BENCHMARKS VOOR ILLIQUIDE BELEGGINGEN
Voor illiquide beleggingen is vaak geen representatieve benchmark beschikbaar. Hiervoor worden in praktijk verschillende keuzes gemaakt:
- Er wordt geen benchmark gekozen. In de risicobeheersing van de portefeuille worden andere technieken toegepast om te zorgen dat de portefeuille manager de portefeuille inricht zoals deze bedoeld is.
- • Er wordt een liquide benchmark gekozen zodat er beoordeeld kan worden of het rendement op de illiquide belegging hoger is dan het liquide alternatief.
- Een benchmark bestaande uit kas + x%. Deze methode wordt vaak gebruikt voor de berekening van de z-score van pensioenfondsen, met als achterliggend idee dat de belegging op lange termijn een bepaald target rendement boven kas zou moeten behalen. Een dergelijke benchmark is echter niet geschikt voor risicomanagement in de verschillende fases van het beleggingsproces, omdat het risicoprofiel van de feitelijke belegging niet overeenkomt met kas.

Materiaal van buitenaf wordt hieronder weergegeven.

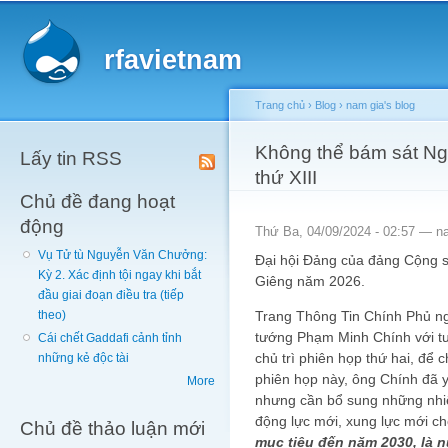
Main menu
Sk
ma
rfavietnam
co
Trang chủ
›
Blog
›
nam gia's blog
You are here
Không thể bám sát Ngh
Lấy tin RSS
thứ XIII
Chủ đề đang hoạt
động
Thứ Ba, 04/09/2024 - 02:57 —
n
Vụ Tử tù Nguyễn Văn Chưởng:
Đại hội Đảng của đảng Cộng s
Kỳ 2. Xác định tội ngay khi bắt
Giêng năm 2026.
đầu giai đoạn điều tra (tiếp
Trang Thông Tin Chính Phủ ng
theo)
tướng Phạm Minh Chính với tư
Cái chết Gaddafi cảnh tỉnh
chủ trì phiên họp thứ hai, để 
những kẻ độc tài
phiên họp này, ông Chính đã yê
More
nhưng cần bổ sung những nhiệ
động lực mới, xung lực mới c
Chủ đề thảo luận mới
mục tiêu đến năm 2030, là 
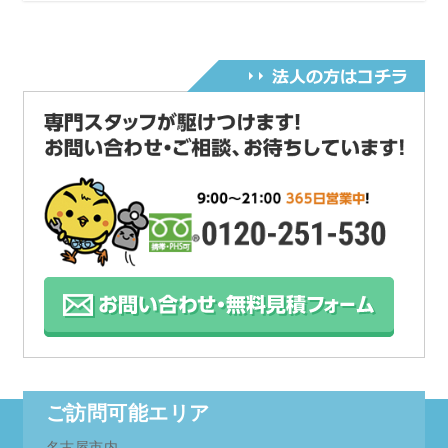
ご訪問可能エリア
名古屋市内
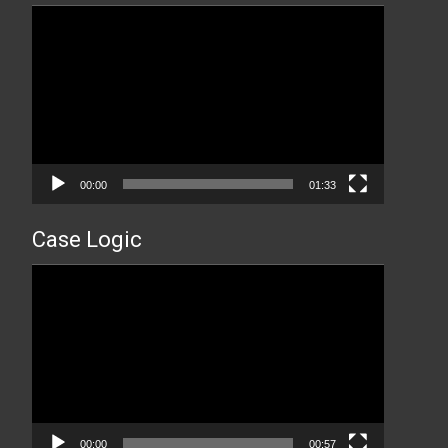
Прегледач
видео
записа
00:00
01:33
Case Logic
Прегледач
видео
записа
00:00
00:57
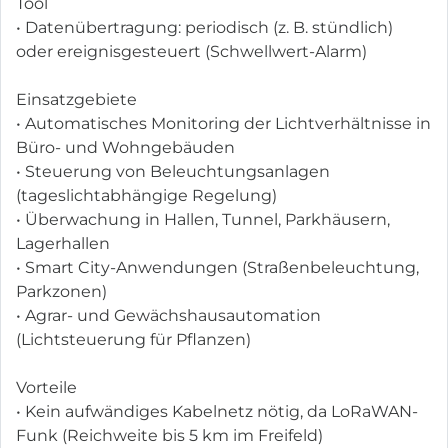
Tool
• Datenübertragung: periodisch (z. B. stündlich)
oder ereignis­gesteuert (Schwellwert-Alarm)
Einsatzgebiete
• Automatisches Monitoring der Lichtverhältnisse in
Büro- und Wohngebäuden
• Steuerung von Beleuchtungsanlagen
(tageslichtabhängige Regelung)
• Überwachung in Hallen, Tunnel, Parkhäusern,
Lagerhallen
• Smart City-Anwendungen (Straßenbeleuchtung,
Parkzonen)
• Agrar- und Gewächshausautomation
(Lichtsteuerung für Pflanzen)
Vorteile
• Kein aufwändiges Kabelnetz nötig, da LoRaWAN-
Funk (Reichweite bis 5 km im Freifeld)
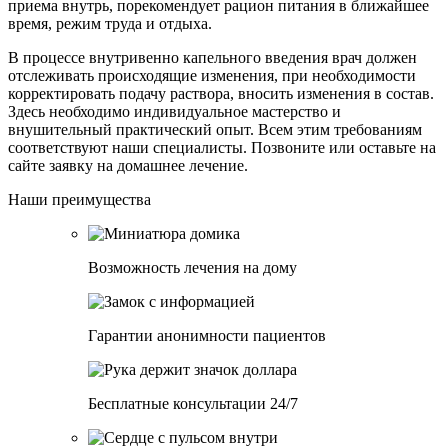
приема внутрь, порекомендует рацион питания в ближайшее
время, режим труда и отдыха.
В процессе внутривенно капельного введения врач должен
отслеживать происходящие изменения, при необходимости
корректировать подачу раствора, вносить изменения в состав.
Здесь необходимо индивидуальное мастерство и
внушительный практический опыт. Всем этим требованиям
соответствуют наши специалисты. Позвоните или оставьте на
сайте заявку на домашнее лечение.
Наши преимущества
Возможность лечения на дому
Гарантии анонимности пациентов
Бесплатные консультации 24/7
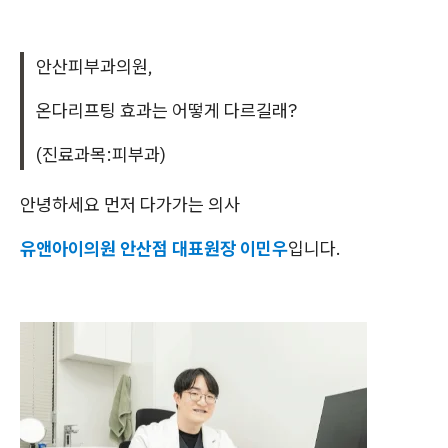
안산피부과의원,
온다리프팅 효과는 어떻게 다르길래?
(진료과목:피부과)
안녕하세요 먼저 다가가는 의사
유앤아이의원 안산점 대표원장 이민우
입니다.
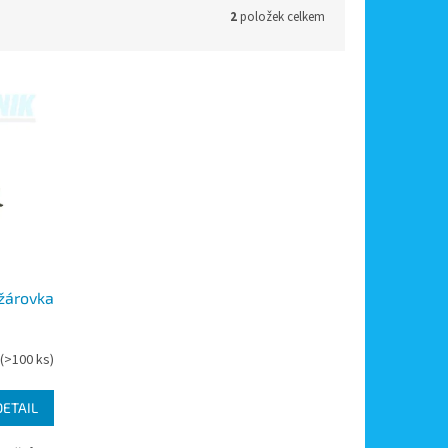
2
položek celkem
žárovka
(>100 ks)
DETAIL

- In internationale context is het ook gebruikelijk om de benchmark vast te stellen op basis van de actuele rente of inflatie plus een opslag. De gedachte hierachter is vaak gerelateerd aan het vereiste rendement dat de illiquide belegging moet behalen. De opportunity cost benchmark voor illiquide beleggingen kan toegepast worden bij fondsen die werken met een reference portfolio framework. Op deze manier stelt het fonds een vereist rendement voor het de additionele effort, kosten en risico voor illiquide beleggingen ten opzichte van de liquide beleggingen in aandelen en vastrentende waarden tegen relatief lage kosten.
CONSISTENT GEBRUIK VAN BENCHMARKS OM HET STRATEGISCH RISICOPROFIEL TE VERTALEN NAAR DE FEITELIJKE PORTEFEUILLE
Omdat in elk van deze varianten het risicoprofiel van een eventueel gekozen benchmark onvoldoende aansluit bij het werkelijk risicoprofiel van de portefeuille, zal de gerealiseerde performance over een langere periode bekeken moeten worden om te beoordelen of de allocatie naar illiquide beleggingen een goede beslissing is geweest.

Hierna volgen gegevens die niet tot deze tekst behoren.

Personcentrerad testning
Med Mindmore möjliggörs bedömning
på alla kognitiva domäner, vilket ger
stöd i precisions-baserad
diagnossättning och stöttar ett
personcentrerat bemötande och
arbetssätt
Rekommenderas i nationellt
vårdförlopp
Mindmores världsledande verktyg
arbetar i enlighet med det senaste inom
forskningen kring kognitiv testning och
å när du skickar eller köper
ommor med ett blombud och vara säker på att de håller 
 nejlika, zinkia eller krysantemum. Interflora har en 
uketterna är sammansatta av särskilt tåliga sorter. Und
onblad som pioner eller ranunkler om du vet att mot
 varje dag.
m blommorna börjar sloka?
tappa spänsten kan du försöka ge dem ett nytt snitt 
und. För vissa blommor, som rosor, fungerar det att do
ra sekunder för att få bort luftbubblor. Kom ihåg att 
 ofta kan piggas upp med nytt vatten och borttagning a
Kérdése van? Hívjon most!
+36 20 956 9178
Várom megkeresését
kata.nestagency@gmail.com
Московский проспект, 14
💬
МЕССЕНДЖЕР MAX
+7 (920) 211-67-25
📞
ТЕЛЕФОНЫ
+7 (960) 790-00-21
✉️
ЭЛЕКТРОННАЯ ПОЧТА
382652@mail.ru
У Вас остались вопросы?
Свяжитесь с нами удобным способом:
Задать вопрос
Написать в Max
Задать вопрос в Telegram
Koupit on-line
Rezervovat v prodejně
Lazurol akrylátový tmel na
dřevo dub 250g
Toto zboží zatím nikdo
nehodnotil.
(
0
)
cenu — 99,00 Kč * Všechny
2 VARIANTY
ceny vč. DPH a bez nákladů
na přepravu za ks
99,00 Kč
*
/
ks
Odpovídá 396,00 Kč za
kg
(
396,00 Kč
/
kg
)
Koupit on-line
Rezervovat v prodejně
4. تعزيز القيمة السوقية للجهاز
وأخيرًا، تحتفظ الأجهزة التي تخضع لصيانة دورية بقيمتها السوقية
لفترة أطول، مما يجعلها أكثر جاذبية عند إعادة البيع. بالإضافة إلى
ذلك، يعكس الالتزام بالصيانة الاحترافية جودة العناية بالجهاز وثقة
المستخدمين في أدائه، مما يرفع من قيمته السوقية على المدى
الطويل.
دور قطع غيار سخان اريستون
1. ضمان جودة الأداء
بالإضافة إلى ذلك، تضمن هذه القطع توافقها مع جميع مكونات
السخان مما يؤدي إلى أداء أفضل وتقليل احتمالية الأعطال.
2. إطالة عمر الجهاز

CONSISTENTE BENCHMARKS IN DE VERSCHILLENDE FASES, OF NIET?
Consistent gebruik van benchmarks in de verschillende fases van het beleggingsproces is van belang om het strategisch risicoprofiel door te vertalen naar de feitelijke portefeuille. Ter illustratie een voorbeeld: beleggen in vastgoed. Indien in de ALM fase een algemene benchmark voor direct vastgoed gebruikt is, terwijl in de manager selectiefase ‘value add’ of ‘opportunistic’ vastgoedfondsen zijn geselecteerd, zal het risicoprofiel van de feitelijke portefeuille hoger zijn dan beoogd in het strategische beleggingsbeleid. Als er toch (bewust) met verschillende benchmarks wordt gewerkt in de verschillende fasen van het beleggingsproces, dan is het van belang om de impact hiervan ex-ante en ex-post in te schatten.
Figuur 1 geeft inzicht in de karakteristieken van verschillende aandelenbenchmarks. De cijfers zijn gebaseerd op MSCI World maandata in USD over de periode 2000-2018. Over deze periode waren het rendement en risico van de Growth en Value index vergelijkbaar met de standaard World index. Voor andere stijl- en regio indices was dit echter niet het geval. De standaard deviatie van Small cap en Emerging Markets aandelen is significant hoger dan die van de World index en de standaard deviatie van Minimum Volatility aandelen significant lager. Het rendement van veel van de stijlindices lag over de getoonde periode hoger dan dat van de World index. Aandelen Europa vormt hierop een uitzondering.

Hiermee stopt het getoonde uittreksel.